What remains is a framed photo of him on the wall behind the counter; from it, he looks down on customers and workers alike–some of whom are family and others, like us, claim the honor like play cousins–with an expression of softness that rarely appeared when he was standing there behind that same counter himself, just a few minutes prior. We came there, we thought, out of convenience when we moved to Southern California but in the end discovered it had been ordained. It took a few trips into the shop to figure out that it–Met’s Valero–was named after this grizzled man, whose 7:30 shadow would be envied by those in Hollywood who used make-up for his natural effect, whose name was Metri (or Mitri…we said it, never spelled it, our acquaintance being that of talking, laughing, and living rather than writing). His Middle-Eastern accent was like music, his occasional outburst of profanity having a lilting melodic quality that made them endearing. A visit for gasoline, a car repair, or smog check was always greeted with a big toothy grin and a shout of “Hello, baby; how you?” or “Hey, boy!” that from anyone else would require a resounding correction. Once when leaving my car off for repair I realized I’d left my lunch in it; as I turned to get it, Mitri came over, concerned. When I told him what I’d done, he threw up both hands and said loudly, “I ate it!” to indicate that if I’d left it in the car, he would have taken care of the meal for me. One day after that, my husband’s car was in for repair and we’d not gotten the customary call from Nidal or Sal telling us to come retrieve it; a call revealed the worst: Mitri had left, his soul, gone forward. As play cousins who were not Middle Eastern, we didn’t have the words, Arabic, English, or otherwise; we took a box of food and our tears, mourning. I drove by the other day and saw Mitri’s Honda parked out front and for a moment I wanted to stop, to hear his voice; remembering that now his wife sat at the counter instead, I continued on, followed closely by my sadness.

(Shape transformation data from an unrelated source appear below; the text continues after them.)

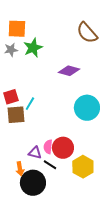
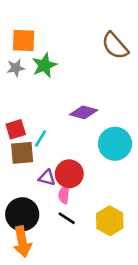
purple diamond: (69, 71) -> (84, 112), moved
red circle: (63, 148) -> (69, 174), moved
purple triangle: (35, 153) -> (47, 178), moved
orange arrow: (20, 169) -> (22, 242), moved, size x1.6
black circle: (33, 183) -> (22, 214), moved

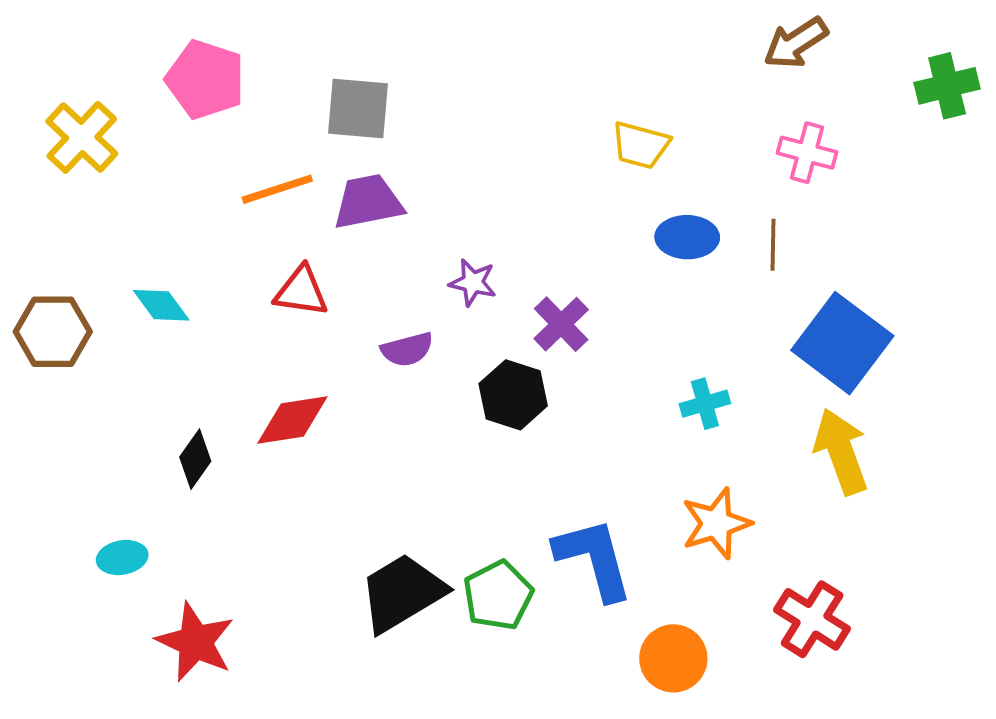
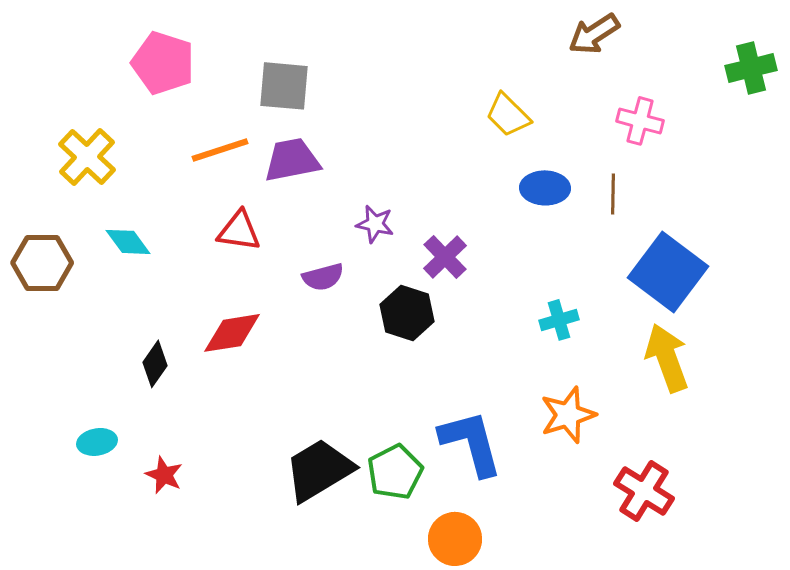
brown arrow: (796, 43) -> (594, 34), moved
yellow cross: (82, 137) -> (87, 157), moved
yellow trapezoid: (641, 145) -> (508, 115), turned 30
red star: (195, 642) -> (164, 475), moved, size x0.6
orange circle: (673, 658) -> (455, 539), moved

*Biomythography: “combining elements of history, biography and myth.” The term was created by the writer, poet, and warrior Audre Lorde in her book Zami: A New Spelling of My Name which I just finished reading. The term is one I hope to borrow from time to time but it fit perfectly here because my brain had been knitting together stories of people with whom we have had relationship who left us, suddenly. The three men in each of the stories above were real and I offer these short vignettes as brief biographies of each; my memories of them include a bit of history and myth. They will now live on forever on the wings of the Interwebs, like the celluloid actors of old.